** Opening Given information block **

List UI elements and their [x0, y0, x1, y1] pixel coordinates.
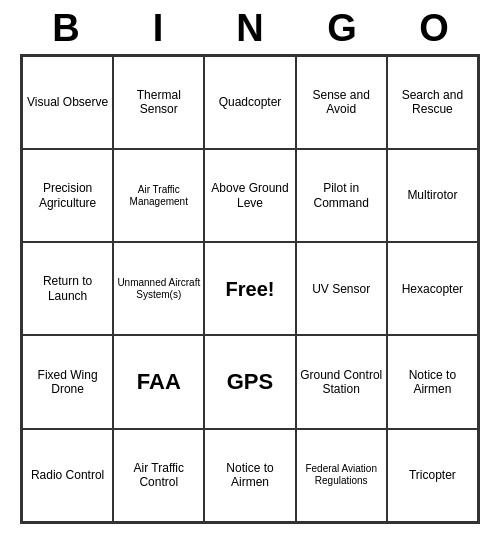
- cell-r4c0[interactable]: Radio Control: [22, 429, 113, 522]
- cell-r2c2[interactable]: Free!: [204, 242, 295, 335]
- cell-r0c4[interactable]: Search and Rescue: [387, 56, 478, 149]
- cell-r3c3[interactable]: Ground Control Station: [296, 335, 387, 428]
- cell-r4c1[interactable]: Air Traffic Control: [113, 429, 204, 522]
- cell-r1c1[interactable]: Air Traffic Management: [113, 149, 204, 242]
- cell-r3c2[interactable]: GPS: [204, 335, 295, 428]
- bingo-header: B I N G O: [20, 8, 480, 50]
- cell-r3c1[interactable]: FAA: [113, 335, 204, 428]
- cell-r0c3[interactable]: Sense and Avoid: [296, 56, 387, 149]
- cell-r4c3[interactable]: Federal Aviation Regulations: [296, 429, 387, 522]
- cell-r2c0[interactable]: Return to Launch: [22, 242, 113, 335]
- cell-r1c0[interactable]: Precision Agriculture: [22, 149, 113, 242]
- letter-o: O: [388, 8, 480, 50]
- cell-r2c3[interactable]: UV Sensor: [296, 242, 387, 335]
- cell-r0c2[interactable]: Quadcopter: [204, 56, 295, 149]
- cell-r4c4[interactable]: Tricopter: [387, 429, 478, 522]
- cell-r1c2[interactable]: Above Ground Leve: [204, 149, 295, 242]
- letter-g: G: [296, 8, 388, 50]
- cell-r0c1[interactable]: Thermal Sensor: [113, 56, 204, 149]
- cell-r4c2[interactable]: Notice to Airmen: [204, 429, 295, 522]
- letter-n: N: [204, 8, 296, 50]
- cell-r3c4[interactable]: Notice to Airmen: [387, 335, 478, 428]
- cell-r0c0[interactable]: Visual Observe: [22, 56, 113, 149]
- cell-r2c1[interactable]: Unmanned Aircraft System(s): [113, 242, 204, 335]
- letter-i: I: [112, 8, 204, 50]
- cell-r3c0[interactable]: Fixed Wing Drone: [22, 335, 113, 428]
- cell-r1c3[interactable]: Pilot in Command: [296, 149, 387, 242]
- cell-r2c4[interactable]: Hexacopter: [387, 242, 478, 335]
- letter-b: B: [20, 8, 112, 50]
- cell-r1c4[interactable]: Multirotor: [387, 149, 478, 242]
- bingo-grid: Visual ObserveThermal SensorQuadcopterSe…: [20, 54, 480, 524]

** Closing Given information block **

Problem.
Could you transcribe every entry above exactly, leaving out the images?

Written solution.
List UI elements and their [x0, y0, x1, y1] pixel coordinates.
- cell-r4c0[interactable]: Radio Control: [22, 429, 113, 522]
- cell-r2c2[interactable]: Free!: [204, 242, 295, 335]
- cell-r0c4[interactable]: Search and Rescue: [387, 56, 478, 149]
- cell-r3c3[interactable]: Ground Control Station: [296, 335, 387, 428]
- cell-r4c1[interactable]: Air Traffic Control: [113, 429, 204, 522]
- cell-r1c1[interactable]: Air Traffic Management: [113, 149, 204, 242]
- cell-r3c2[interactable]: GPS: [204, 335, 295, 428]
- bingo-header: B I N G O: [20, 8, 480, 50]
- cell-r3c1[interactable]: FAA: [113, 335, 204, 428]
- cell-r0c3[interactable]: Sense and Avoid: [296, 56, 387, 149]
- cell-r4c3[interactable]: Federal Aviation Regulations: [296, 429, 387, 522]
- cell-r2c0[interactable]: Return to Launch: [22, 242, 113, 335]
- cell-r1c0[interactable]: Precision Agriculture: [22, 149, 113, 242]
- letter-o: O: [388, 8, 480, 50]
- cell-r2c3[interactable]: UV Sensor: [296, 242, 387, 335]
- cell-r0c2[interactable]: Quadcopter: [204, 56, 295, 149]
- cell-r4c4[interactable]: Tricopter: [387, 429, 478, 522]
- cell-r1c2[interactable]: Above Ground Leve: [204, 149, 295, 242]
- letter-g: G: [296, 8, 388, 50]
- cell-r0c1[interactable]: Thermal Sensor: [113, 56, 204, 149]
- cell-r4c2[interactable]: Notice to Airmen: [204, 429, 295, 522]
- letter-n: N: [204, 8, 296, 50]
- cell-r3c4[interactable]: Notice to Airmen: [387, 335, 478, 428]
- cell-r0c0[interactable]: Visual Observe: [22, 56, 113, 149]
- cell-r2c1[interactable]: Unmanned Aircraft System(s): [113, 242, 204, 335]
- letter-i: I: [112, 8, 204, 50]
- cell-r3c0[interactable]: Fixed Wing Drone: [22, 335, 113, 428]
- cell-r1c3[interactable]: Pilot in Command: [296, 149, 387, 242]
- cell-r2c4[interactable]: Hexacopter: [387, 242, 478, 335]
- letter-b: B: [20, 8, 112, 50]
- cell-r1c4[interactable]: Multirotor: [387, 149, 478, 242]
- bingo-grid: Visual ObserveThermal SensorQuadcopterSe…: [20, 54, 480, 524]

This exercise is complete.